THE TASK:
Where the listing below has a line with "Фотокерамика", write out exactly that line and every line after it, stopping after the line with "nieuw probleem in de media komt.".

....

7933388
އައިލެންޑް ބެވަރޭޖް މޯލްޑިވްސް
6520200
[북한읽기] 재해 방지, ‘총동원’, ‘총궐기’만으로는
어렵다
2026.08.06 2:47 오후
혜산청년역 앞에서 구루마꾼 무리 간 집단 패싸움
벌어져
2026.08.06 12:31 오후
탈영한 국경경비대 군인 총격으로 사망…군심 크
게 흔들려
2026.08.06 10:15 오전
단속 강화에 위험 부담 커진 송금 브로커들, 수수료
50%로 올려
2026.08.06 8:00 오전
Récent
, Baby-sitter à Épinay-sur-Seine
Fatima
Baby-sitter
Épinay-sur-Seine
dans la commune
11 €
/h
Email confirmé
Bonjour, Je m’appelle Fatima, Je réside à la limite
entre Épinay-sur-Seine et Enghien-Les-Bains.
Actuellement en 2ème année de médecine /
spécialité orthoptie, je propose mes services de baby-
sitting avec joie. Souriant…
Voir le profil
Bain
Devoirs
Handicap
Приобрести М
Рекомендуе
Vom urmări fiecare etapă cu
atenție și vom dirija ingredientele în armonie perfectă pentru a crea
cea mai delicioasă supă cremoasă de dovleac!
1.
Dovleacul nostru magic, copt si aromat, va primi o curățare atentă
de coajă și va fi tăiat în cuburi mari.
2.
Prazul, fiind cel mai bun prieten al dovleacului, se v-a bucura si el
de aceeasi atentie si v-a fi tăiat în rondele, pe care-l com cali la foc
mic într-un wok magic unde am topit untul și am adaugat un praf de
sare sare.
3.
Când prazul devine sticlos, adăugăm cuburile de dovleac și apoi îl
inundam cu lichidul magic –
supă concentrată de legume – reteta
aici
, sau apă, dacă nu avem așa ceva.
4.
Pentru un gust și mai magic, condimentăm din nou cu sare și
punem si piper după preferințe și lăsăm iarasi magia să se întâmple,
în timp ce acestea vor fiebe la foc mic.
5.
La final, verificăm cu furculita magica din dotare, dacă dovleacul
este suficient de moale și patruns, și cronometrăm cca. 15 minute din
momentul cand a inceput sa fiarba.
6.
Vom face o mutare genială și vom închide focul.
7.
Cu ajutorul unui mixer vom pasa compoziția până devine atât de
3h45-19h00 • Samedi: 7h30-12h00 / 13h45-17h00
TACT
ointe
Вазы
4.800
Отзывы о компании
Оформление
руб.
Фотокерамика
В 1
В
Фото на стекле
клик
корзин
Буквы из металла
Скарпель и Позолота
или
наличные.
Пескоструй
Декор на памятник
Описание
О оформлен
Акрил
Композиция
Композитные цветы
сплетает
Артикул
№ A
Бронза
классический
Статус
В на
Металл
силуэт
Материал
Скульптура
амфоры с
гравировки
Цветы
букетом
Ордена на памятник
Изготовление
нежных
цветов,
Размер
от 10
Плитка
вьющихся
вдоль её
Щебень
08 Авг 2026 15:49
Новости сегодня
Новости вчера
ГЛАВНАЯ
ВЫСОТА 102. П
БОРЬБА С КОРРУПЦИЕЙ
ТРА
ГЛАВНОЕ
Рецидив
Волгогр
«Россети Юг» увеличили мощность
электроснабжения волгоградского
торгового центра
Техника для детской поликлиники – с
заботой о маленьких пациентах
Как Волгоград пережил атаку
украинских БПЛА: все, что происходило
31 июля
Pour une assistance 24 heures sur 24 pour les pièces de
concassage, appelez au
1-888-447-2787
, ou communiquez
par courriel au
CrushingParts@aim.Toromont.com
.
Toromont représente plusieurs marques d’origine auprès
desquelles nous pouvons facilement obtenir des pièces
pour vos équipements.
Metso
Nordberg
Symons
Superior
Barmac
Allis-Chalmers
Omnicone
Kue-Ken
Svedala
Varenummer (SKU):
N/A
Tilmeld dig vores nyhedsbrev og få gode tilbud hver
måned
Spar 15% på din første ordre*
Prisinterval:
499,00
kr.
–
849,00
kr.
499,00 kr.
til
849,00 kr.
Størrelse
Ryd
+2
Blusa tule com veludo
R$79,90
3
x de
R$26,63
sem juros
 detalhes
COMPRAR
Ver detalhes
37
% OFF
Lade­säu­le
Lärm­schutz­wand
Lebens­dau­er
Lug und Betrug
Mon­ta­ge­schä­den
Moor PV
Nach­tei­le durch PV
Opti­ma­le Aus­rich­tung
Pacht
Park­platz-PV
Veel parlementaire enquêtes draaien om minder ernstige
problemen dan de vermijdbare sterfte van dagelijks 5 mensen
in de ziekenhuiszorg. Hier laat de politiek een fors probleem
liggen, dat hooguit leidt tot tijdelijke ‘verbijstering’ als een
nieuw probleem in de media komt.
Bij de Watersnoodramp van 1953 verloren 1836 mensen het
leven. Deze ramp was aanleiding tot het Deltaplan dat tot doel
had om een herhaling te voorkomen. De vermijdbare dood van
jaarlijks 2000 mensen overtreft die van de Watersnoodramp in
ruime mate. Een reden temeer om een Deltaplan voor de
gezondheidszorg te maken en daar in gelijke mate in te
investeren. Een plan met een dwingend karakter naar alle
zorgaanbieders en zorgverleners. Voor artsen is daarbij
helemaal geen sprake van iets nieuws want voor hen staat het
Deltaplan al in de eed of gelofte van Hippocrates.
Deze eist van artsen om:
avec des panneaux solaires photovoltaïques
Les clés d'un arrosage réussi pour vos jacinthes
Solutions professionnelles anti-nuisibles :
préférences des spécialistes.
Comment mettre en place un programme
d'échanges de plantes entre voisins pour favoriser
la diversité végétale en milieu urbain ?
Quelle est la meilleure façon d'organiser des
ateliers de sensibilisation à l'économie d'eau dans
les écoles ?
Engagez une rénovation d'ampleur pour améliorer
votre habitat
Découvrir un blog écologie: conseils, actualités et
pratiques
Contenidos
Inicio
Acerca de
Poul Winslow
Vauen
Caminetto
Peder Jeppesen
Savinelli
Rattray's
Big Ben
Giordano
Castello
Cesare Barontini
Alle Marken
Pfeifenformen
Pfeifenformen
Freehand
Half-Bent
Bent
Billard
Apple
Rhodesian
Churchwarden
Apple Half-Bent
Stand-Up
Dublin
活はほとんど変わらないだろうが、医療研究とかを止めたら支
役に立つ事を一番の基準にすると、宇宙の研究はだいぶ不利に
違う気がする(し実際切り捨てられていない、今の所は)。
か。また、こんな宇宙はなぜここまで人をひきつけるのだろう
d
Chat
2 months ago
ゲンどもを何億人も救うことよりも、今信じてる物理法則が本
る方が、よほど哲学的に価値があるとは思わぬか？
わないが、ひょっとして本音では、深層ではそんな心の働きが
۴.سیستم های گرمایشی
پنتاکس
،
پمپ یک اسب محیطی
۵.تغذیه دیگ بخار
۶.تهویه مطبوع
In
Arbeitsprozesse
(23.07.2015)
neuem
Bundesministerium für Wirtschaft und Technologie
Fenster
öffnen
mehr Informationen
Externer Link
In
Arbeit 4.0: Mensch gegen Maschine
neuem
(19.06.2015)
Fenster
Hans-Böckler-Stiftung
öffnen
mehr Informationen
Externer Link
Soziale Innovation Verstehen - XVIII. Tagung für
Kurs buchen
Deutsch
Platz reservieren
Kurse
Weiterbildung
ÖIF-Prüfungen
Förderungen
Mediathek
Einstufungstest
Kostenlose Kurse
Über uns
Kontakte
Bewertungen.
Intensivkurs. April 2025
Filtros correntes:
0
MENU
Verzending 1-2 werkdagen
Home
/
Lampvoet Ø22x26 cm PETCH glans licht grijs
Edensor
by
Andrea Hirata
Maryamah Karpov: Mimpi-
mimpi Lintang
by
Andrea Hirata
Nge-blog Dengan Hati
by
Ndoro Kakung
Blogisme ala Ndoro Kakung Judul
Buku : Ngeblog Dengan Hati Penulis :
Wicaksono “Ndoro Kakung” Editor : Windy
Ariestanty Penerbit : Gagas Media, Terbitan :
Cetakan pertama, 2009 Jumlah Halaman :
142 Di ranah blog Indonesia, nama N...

....

ANSWER AREA:
Фотокерамика
В 1
В
Фото на стекле
клик
корзин
Буквы из металла
Скарпель и Позолота
или
наличные.
Пескоструй
Декор на памятник
Описание
О оформлен
Акрил
Композиция
Композитные цветы
сплетает
Артикул
№ A
Бронза
классический
Статус
В на
Металл
силуэт
Материал
Скульптура
амфоры с
гравировки
Цветы
букетом
Ордена на памятник
Изготовление
нежных
цветов,
Размер
от 10
Плитка
вьющихся
вдоль её
Щебень
08 Авг 2026 15:49
Новости сегодня
Новости вчера
ГЛАВНАЯ
ВЫСОТА 102. П
БОРЬБА С КОРРУПЦИЕЙ
ТРА
ГЛАВНОЕ
Рецидив
Волгогр
«Россети Юг» увеличили мощность
электроснабжения волгоградского
торгового центра
Техника для детской поликлиники – с
заботой о маленьких пациентах
Как Волгоград пережил атаку
украинских БПЛА: все, что происходило
31 июля
Pour une assistance 24 heures sur 24 pour les pièces de
concassage, appelez au
1-888-447-2787
, ou communiquez
par courriel au
CrushingParts@aim.Toromont.com
.
Toromont représente plusieurs marques d’origine auprès
desquelles nous pouvons facilement obtenir des pièces
pour vos équipements.
Metso
Nordberg
Symons
Superior
Barmac
Allis-Chalmers
Omnicone
Kue-Ken
Svedala
Varenummer (SKU):
N/A
Tilmeld dig vores nyhedsbrev og få gode tilbud hver
måned
Spar 15% på din første ordre*
Prisinterval:
499,00
kr.
–
849,00
kr.
499,00 kr.
til
849,00 kr.
Størrelse
Ryd
+2
Blusa tule com veludo
R$79,90
3
x de
R$26,63
sem juros
 detalhes
COMPRAR
Ver detalhes
37
% OFF
Lade­säu­le
Lärm­schutz­wand
Lebens­dau­er
Lug und Betrug
Mon­ta­ge­schä­den
Moor PV
Nach­tei­le durch PV
Opti­ma­le Aus­rich­tung
Pacht
Park­platz-PV
Veel parlementaire enquêtes draaien om minder ernstige
problemen dan de vermijdbare sterfte van dagelijks 5 mensen
in de ziekenhuiszorg. Hier laat de politiek een fors probleem
liggen, dat hooguit leidt tot tijdelijke ‘verbijstering’ als een
nieuw probleem in de media komt.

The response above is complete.